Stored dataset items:
[Start of Attachment]

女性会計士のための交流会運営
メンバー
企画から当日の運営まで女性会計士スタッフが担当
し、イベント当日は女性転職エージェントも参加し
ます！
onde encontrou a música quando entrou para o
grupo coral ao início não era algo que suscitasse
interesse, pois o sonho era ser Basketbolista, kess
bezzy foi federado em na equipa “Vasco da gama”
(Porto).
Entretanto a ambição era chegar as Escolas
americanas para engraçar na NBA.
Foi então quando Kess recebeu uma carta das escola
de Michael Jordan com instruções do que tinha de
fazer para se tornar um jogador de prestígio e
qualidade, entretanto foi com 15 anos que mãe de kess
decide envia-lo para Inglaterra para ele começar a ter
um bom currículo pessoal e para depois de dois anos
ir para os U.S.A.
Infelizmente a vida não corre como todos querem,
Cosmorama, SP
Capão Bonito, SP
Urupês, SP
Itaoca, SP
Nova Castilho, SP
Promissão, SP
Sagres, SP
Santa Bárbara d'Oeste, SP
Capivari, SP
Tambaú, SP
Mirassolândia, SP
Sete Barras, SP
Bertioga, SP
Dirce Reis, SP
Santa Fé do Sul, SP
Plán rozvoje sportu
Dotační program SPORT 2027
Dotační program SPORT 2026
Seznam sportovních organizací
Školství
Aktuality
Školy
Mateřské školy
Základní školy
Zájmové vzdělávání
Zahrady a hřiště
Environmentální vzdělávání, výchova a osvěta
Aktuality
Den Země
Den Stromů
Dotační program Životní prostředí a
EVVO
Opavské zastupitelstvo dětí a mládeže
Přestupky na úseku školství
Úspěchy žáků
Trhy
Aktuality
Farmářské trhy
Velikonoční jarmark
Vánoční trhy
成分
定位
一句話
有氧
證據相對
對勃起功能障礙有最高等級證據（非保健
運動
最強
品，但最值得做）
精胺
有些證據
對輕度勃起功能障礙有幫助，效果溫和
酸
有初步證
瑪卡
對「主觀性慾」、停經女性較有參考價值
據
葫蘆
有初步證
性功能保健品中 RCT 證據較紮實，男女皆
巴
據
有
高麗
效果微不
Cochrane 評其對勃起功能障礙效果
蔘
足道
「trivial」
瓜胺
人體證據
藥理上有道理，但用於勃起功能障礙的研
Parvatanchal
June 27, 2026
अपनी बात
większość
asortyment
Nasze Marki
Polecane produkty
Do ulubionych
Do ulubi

[End of Attachment]
[Start of Attachment]

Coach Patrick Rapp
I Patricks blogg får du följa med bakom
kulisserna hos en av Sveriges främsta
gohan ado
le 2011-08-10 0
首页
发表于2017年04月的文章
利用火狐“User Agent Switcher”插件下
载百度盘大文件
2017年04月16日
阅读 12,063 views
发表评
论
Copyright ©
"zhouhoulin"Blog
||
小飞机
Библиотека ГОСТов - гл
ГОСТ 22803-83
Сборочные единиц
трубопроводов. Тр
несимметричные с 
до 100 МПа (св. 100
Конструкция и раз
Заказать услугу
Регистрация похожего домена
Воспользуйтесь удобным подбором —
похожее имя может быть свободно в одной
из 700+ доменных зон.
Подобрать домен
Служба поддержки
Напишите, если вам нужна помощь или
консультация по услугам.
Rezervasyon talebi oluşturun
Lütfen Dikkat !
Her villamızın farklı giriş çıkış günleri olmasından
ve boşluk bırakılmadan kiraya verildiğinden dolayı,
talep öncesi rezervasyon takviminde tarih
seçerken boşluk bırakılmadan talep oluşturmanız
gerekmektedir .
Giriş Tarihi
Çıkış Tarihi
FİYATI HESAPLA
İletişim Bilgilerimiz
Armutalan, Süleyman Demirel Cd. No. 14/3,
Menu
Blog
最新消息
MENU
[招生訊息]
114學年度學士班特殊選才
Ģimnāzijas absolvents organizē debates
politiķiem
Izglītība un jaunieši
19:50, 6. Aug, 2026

[End of Attachment]
[Start of Attachment]

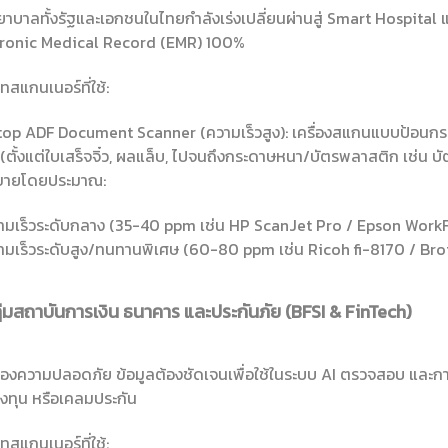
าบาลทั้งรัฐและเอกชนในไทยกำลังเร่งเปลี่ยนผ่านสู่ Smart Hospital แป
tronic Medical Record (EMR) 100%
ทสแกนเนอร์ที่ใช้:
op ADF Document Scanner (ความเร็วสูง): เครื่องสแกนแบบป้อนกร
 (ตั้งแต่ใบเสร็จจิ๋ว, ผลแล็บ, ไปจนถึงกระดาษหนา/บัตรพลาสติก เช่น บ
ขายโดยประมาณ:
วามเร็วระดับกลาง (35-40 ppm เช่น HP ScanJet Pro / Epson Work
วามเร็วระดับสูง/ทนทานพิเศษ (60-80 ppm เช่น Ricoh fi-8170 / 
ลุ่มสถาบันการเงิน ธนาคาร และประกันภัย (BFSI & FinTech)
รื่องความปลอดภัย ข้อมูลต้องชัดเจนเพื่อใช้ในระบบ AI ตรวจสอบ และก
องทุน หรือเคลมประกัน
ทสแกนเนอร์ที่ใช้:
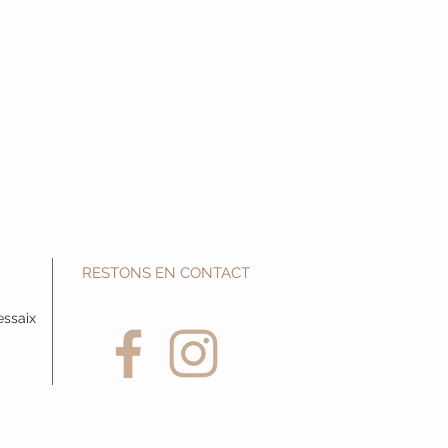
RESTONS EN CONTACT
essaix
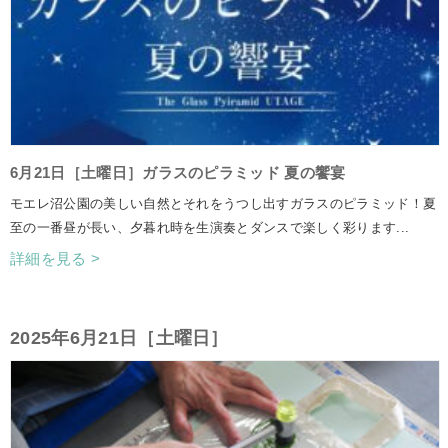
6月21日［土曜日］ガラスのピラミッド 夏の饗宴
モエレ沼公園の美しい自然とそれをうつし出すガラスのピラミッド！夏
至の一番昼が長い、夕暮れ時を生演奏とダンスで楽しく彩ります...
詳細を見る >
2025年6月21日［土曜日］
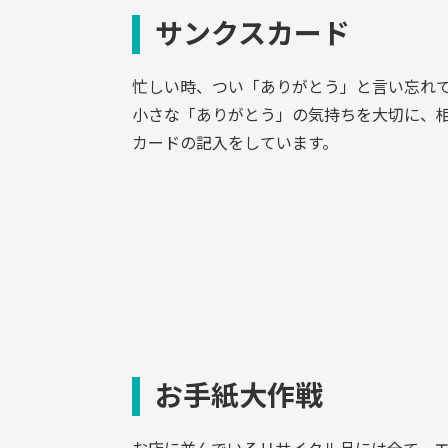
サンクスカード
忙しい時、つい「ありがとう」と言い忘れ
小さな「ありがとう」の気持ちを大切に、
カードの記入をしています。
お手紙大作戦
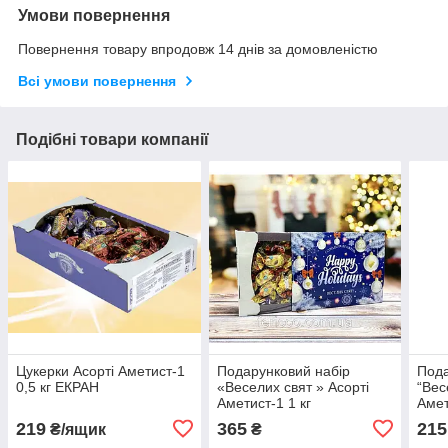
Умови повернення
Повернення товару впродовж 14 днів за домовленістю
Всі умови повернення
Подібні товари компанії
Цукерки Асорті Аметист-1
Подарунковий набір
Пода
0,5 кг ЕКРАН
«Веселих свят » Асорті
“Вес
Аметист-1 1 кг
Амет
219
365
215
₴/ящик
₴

[End of Attachment]

Task directions:
The required output is the stretch of entries above from the line containing "女性会計士のための交流会運営" through the line containing "bezzy foi federado", reproduced exactly.

Output of the task:
女性会計士のための交流会運営
メンバー
企画から当日の運営まで女性会計士スタッフが担当
し、イベント当日は女性転職エージェントも参加し
ます！
onde encontrou a música quando entrou para o
grupo coral ao início não era algo que suscitasse
interesse, pois o sonho era ser Basketbolista, kess
bezzy foi federado em na equipa “Vasco da gama”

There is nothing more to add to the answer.